The first mention of sheriff is found dated back to 600 B.C. in the Book of Daniel, which recounts the presence of the sheriff at the setting up of the golden image by the Chaldean King of Babylon, Nebuchadneszzar.
“...Nebuchadnezzar the king sent to gather together the princes, the governors, and the captains, the judges, the treasurers, the counselors, the sheriffs, and all the rulers of the provinces, to come to the dedication of the image which Nebuchadnezzar the king had set up. Then the princes, the governors, and captains, the judges, the treasurers, the counselors, the sheriffs, and all the rulers of the provinces, were gathered together unto the dedication of the image that Nebuchadnezzar the king had set up; and they stood before the image...”
More than 1200 years ago, England was inhabited by a small group of Anglo-Saxons who lived in rural communities called tuns (later towns). These people were often at war. Sometime before 700 A.D., the Anglo-Saxons decided to systemize their methods of fighting by forming a system of local self-government based on groups of ten.
Each tun was divided into groups of ten families called a tithing. They elected a leader of each tithing called a tithingman. The tithings were also arranged in tens. Each group of ten tithings, one hundred families, elected its own chief called a gerefa (later shortened to reeve).
During the next two centuries, a number of changes took place in the tithing and hundreds. A new unit of government, the shire, was formed when groups of hundreds joined together (the shire is the forerunner of the county). Just as the hundreds elected a reeve, each shire had a reeve.
To distinguish the leader of the hundreds from the leader of the shire, the more powerful leader became known as the shire-reeve (later becoming sheriff - meaning the keeper or chief of the county).
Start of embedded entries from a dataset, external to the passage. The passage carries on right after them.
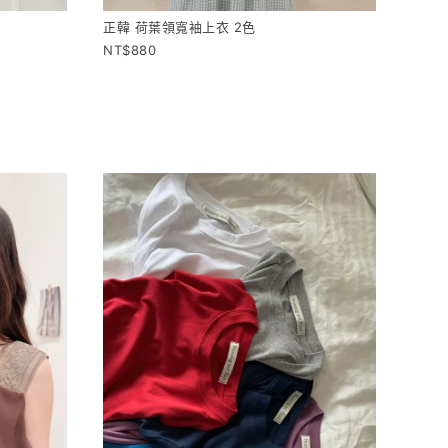
正韓 荷葉領寬袖上衣 2色
880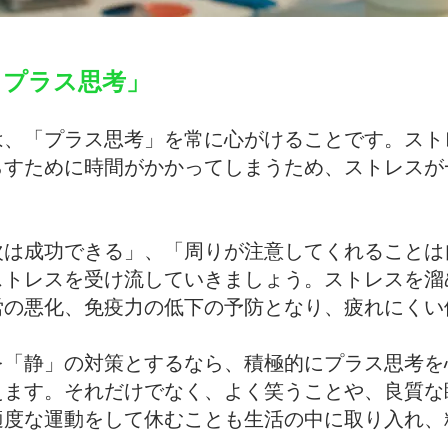
くプラス思考」
は、「プラス思考」を常に心がけることです。スト
らすために時間がかかってしまうため、ストレスが
次は成功できる」、「周りが注意してくれることは
ストレスを受け流していきましょう。ストレスを溜
労の悪化、免疫力の低下の予防となり、疲れにくい
を「静」の対策とするなら、積極的にプラス思考を
えます。それだけでなく、よく笑うことや、良質な
適度な運動をして休むことも生活の中に取り入れ、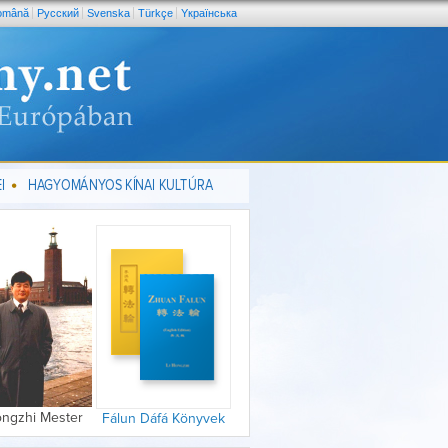
omână
Pусский
Svenska
Türkçe
Yкраїнська
I
HAGYOMÁNYOS KÍNAI KULTÚRA
ongzhi Mester
Fálun Dáfá Könyvek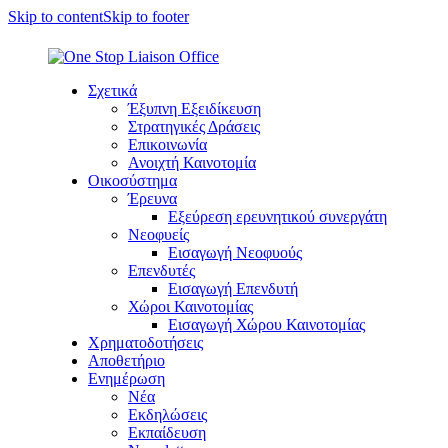
Skip to content
Skip to footer
Σχετικά
Έξυπνη Εξειδίκευση
Στρατηγικές Δράσεις
Επικοινωνία
Ανοιχτή Καινοτομία
Οικοσύστημα
Έρευνα
Εξεύρεση ερευνητικού συνεργάτη
Νεοφυείς
Εισαγωγή Νεοφυούς
Επενδυτές
Εισαγωγή Επενδυτή
Χώροι Καινοτομίας
Εισαγωγή Χώρου Καινοτομίας
Χρηματοδοτήσεις
Αποθετήριο
Ενημέρωση
Νέα
Εκδηλώσεις
Εκπαίδευση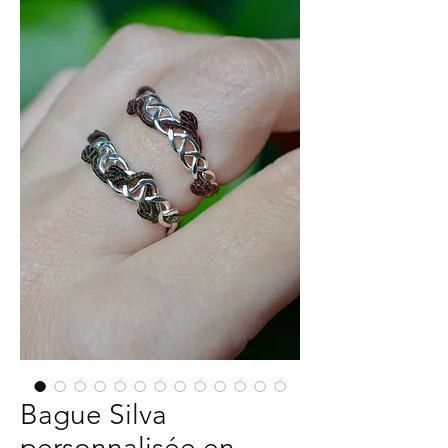
Bague Silva
personnalisée en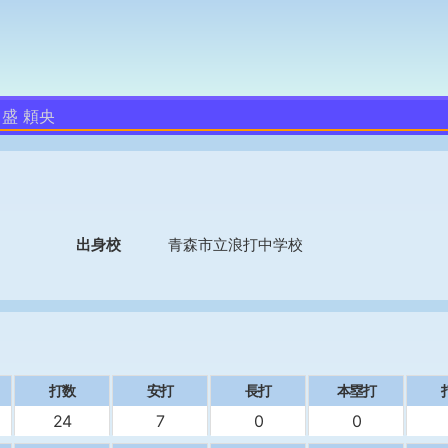
盛 頼央
出身校
青森市立浪打中学校
打数
安打
長打
本塁打
24
7
0
0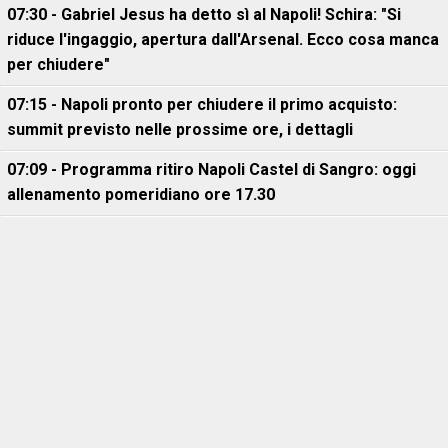
07:30 - Gabriel Jesus ha detto sì al Napoli! Schira: "Si
riduce l'ingaggio, apertura dall'Arsenal. Ecco cosa manca
per chiudere"
07:15 - Napoli pronto per chiudere il primo acquisto:
summit previsto nelle prossime ore, i dettagli
07:09 - Programma ritiro Napoli Castel di Sangro: oggi
allenamento pomeridiano ore 17.30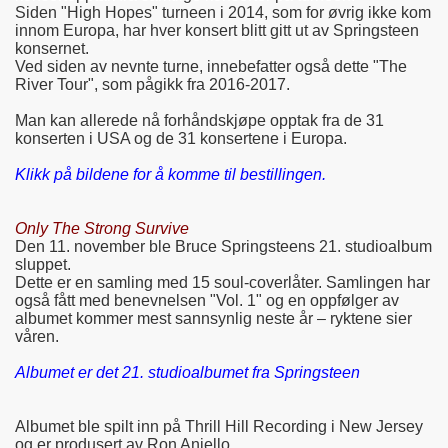
Siden "High Hopes" turneen i 2014, som for øvrig ikke kom
innom Europa, har hver konsert blitt gitt ut av Springsteen
konsernet.
Ved siden av nevnte turne, innebefatter også dette "The
River Tour", som pågikk fra 2016-2017.
Man kan allerede nå forhåndskjøpe opptak fra de 31
konserten i USA og de 31 konsertene i Europa.
Klikk på bildene for å komme til bestillingen.
Only The Strong Survive
Den 11. november ble Bruce Springsteens 21. studioalbum
sluppet.
Dette er en samling med 15 soul-coverlåter. Samlingen har
også fått med benevnelsen "Vol. 1" og en oppfølger av
albumet kommer mest sannsynlig neste år – ryktene sier
våren.
Albumet er det 21. studioalbumet fra Springsteen
Albumet ble spilt inn på Thrill Hill Recording i New Jersey
og er produsert av Ron Aniello.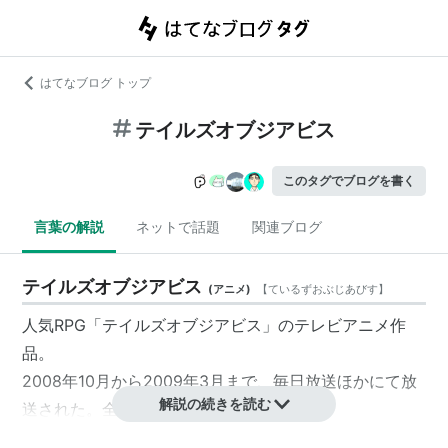
はてなブログ トップ
テイルズオブジアビス
このタグでブログを書く
言葉の解説
ネットで話題
関連ブログ
テイルズオブジアビス
(
アニメ
)
【
ているずおぶじあびす
】
人気RPG「テイルズオブジアビス」のテレビアニメ作
品。
2008年10月から2009年3月まで、毎日放送ほかにて放
解説の続きを読む
送された。全26話。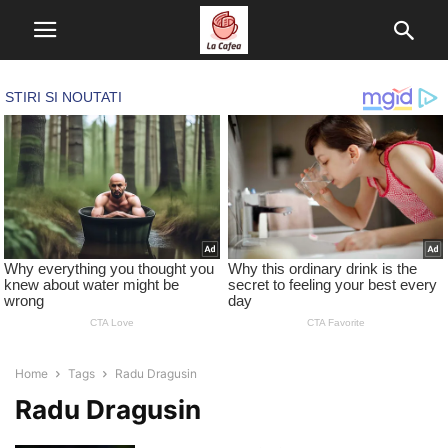
Home
Tags
Radu Dragusin
Radu Dragusin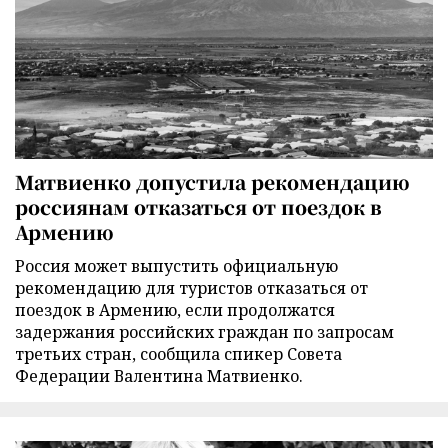
Матвиенко допустила рекомендацию
россиянам отказаться от поездок в
Армению
Россия может выпустить официальную
рекомендацию для туристов отказаться от
поездок в Армению, если продолжатся
задержания российских граждан по запросам
третьих стран, сообщила спикер Совета
Федерации Валентина Матвиенко.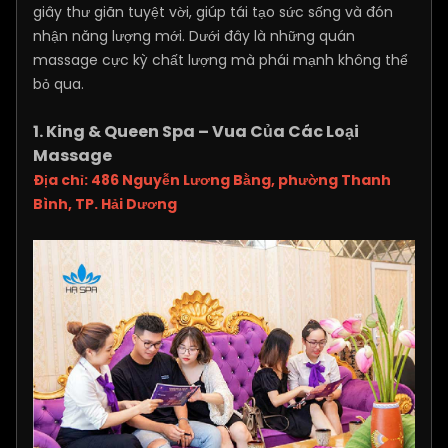
giây thư giãn tuyệt vời, giúp tái tạo sức sống và đón
nhận năng lượng mới. Dưới đây là những quán
massage cực kỳ chất lượng mà phái mạnh không thể
bỏ qua.
1. King & Queen Spa – Vua Của Các Loại
Massage
Địa chỉ: 486 Nguyễn Lương Bằng, phường Thanh
Bình, TP. Hải Dương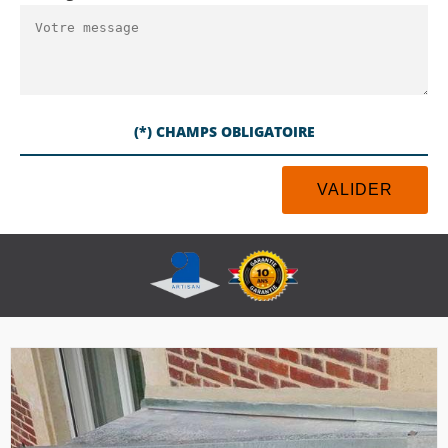
(*) CHAMPS OBLIGATOIRE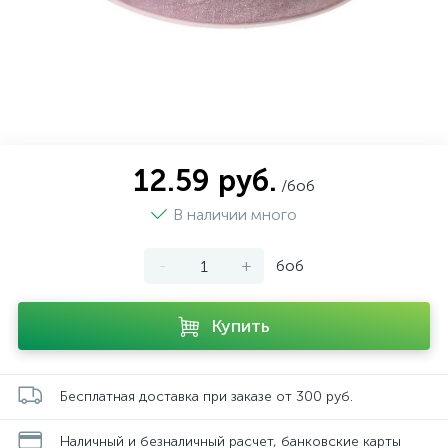
12.59 руб.
/боб
В наличии много
-
+
боб
Купить
Бесплатная доставка при заказе от 300 руб.
Наличный и безналичный расчет, банковские карты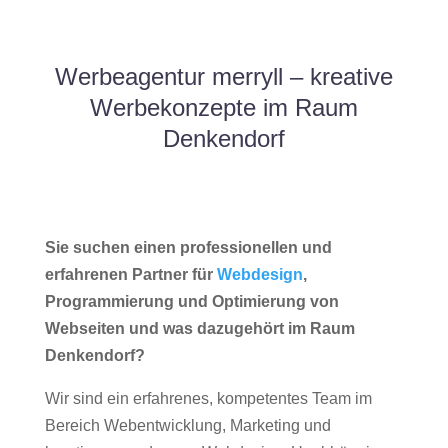
Werbeagentur merryll – kreative
Werbekonzepte im Raum
Denkendorf
Sie suchen einen professionellen und
erfahrenen Partner für
Webdesign
,
Programmierung und Optimierung von
Webseiten und was dazugehört im Raum
Denkendorf?
Wir sind ein erfahrenes, kompetentes Team im
Bereich Webentwicklung, Marketing und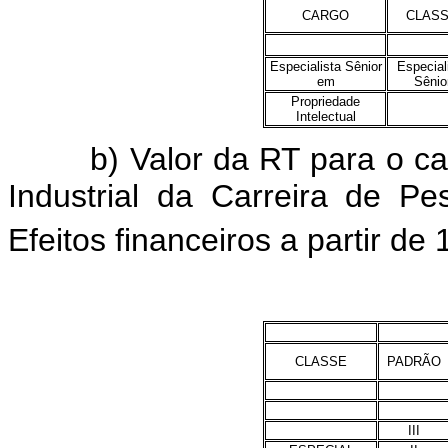
CARGO
CLAS
Especialista Sênior
Especial
em
Sênio
Propriedade
Intelectual
b) Valor da RT para o carg
Industrial da Carreira de Pe
Efeitos financeiros a partir de 
CLASSE
PADRÃO
III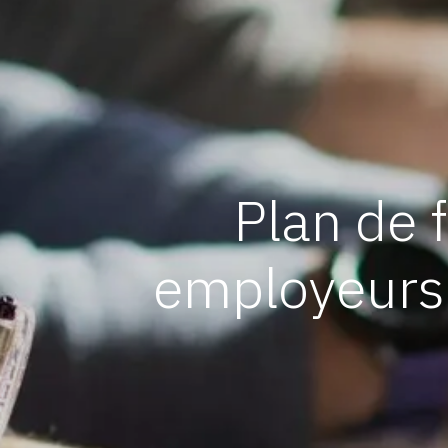
Plan de 
employeurs 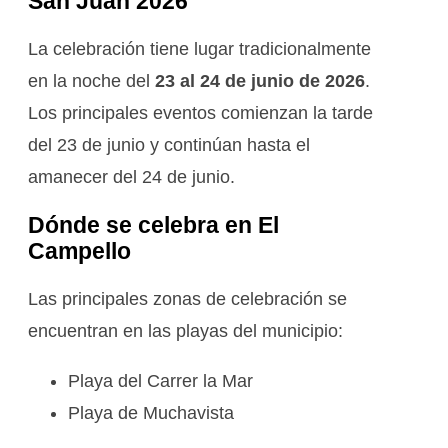
San Juan 2026
La celebración tiene lugar tradicionalmente
en la noche del
23 al 24 de junio de 2026
.
Los principales eventos comienzan la tarde
del 23 de junio y continúan hasta el
amanecer del 24 de junio.
Dónde se celebra en El
Campello
Las principales zonas de celebración se
encuentran en las playas del municipio:
Playa del Carrer la Mar
Playa de Muchavista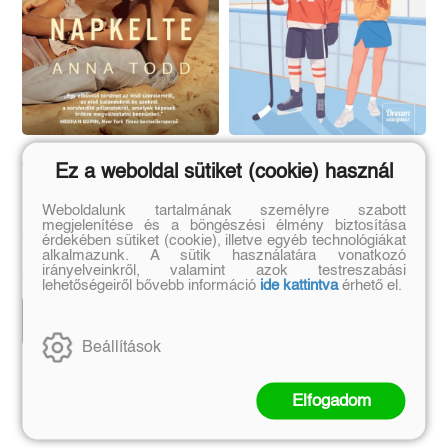
Az utolsó napkelte
Rival Darling
Ez a weboldal sütiket (cookie) használ
Weboldalunk tartalmának személyre szabott
megjelenítése és a böngészési élmény biztosítása
Anna Todd
Alexandra Moody
érdekében sütiket (cookie), illetve egyéb technológiákat
alkalmazunk. A sütik használatára vonatkozó
Eredeti ár:
Kötött ár:
Eredeti ár:
Kötött ár:
irányelveinkről, valamint azok testreszabási
4 941 Ft
5 399 Ft
5 490 Ft
5 999 Ft
lehetőségeiről bővebb információ
ide kattintva
érhető el.
Előrendelem
Előrendelem
Beállítások
Szerző további művei
Elfogadom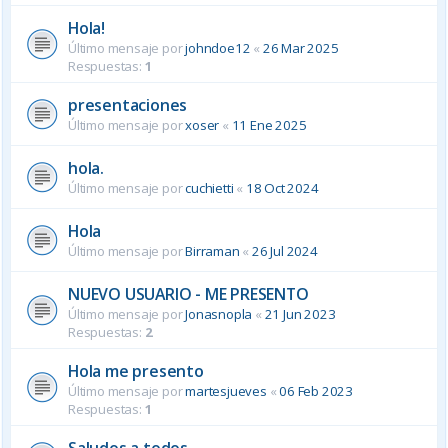
Hola!
Último mensaje por
johndoe12
«
26 Mar 2025
Respuestas:
1
presentaciones
Último mensaje por
xoser
«
11 Ene 2025
hola.
Último mensaje por
cuchietti
«
18 Oct 2024
Hola
Último mensaje por
Birraman
«
26 Jul 2024
NUEVO USUARIO - ME PRESENTO
Último mensaje por
Jonasnopla
«
21 Jun 2023
Respuestas:
2
Hola me presento
Último mensaje por
martesjueves
«
06 Feb 2023
Respuestas:
1
Saludos a todos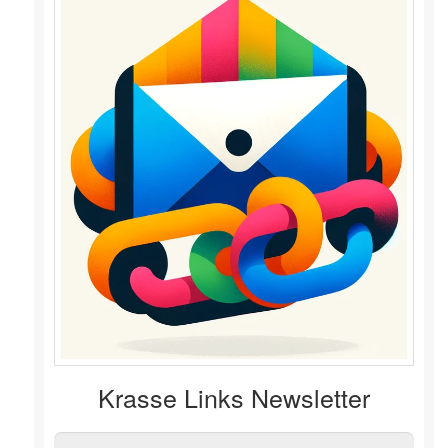
Krasse Links Newsletter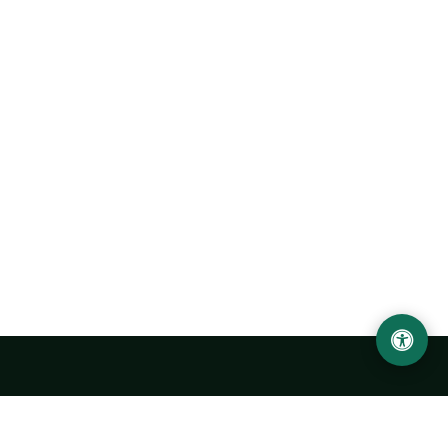
Abu Rayhon Beruniy nomidagi Urganch davlat
universiteti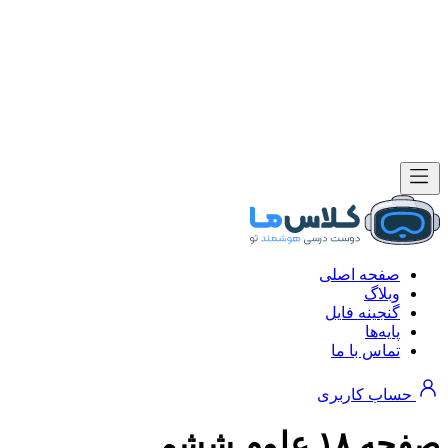
صفحه اصلی
وبلاگ
گنجینه فایل
پایه‌ها
تماس با ما
حساب کاربری
صفحه ۱۸ علوم ششم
Under England's King Alfred the Great, the sheriff was responsible for maintaining law and order within his county. However, every citizen's duty was to assist the sheriff in keeping the peace. If a criminal or escaped suspect was at large, it was the sheriff's responsibility to give the alarm, the hue and cry as it was called. Any citizen hearing the alarm was then legally responsible for helping to bring the criminal to justice. This principle of direct citizen participation survives today in the procedure known as posse comitatus or posse.
Originally, the tuns ruled themselves through the election of tithingmen and reeves. Over the years, the government became more centralized by concentrating the power in a single ruler, the king. The king distributed large tracts of lands to various noblemen who governed the lands with the king's authority. As such the noblemen appointed sheriffs for the counties that they controlled. In areas not assigned to a nobleman, the king appointed the sheriffs.
In 1066 A.D. the Normans from France defeated the Saxon King Harold at the Battle of Hastings. The Normans did not believe in local government and centralized their power. Rule was greatly consolidated under the king and his appointees. More than ever before the sheriff became an agent of the king. Among the sheriff's new duties was that of tax collector.
In 1215 A.D. a rebellion of nobles forced King John to sign the Magna Carta. This document restored many rights lost by the noblemen and guaranteed certain basic freedoms. The Magna Carta mentions the sheriff's role nine times, further establishing the importance of the office.
Over the next few centuries, the sheriff remained the leading law enforcement officer of the county. To be appointed sheriff was considered a significant honor. The honor was a costly one. If the people of the county did not pay the full amount of taxes and fines, the sheriff had to makeup the difference from his holdings.
Furthermore, the sheriff was expected to serve as host for judges and other dignitaries, providing lavish entertainment at his own expense. For these reasons, the office of sheriff was not often sought after. In fact, many well-qualified men did everything they could to avoid being chosen because being chosen sheriff meant he had to serve.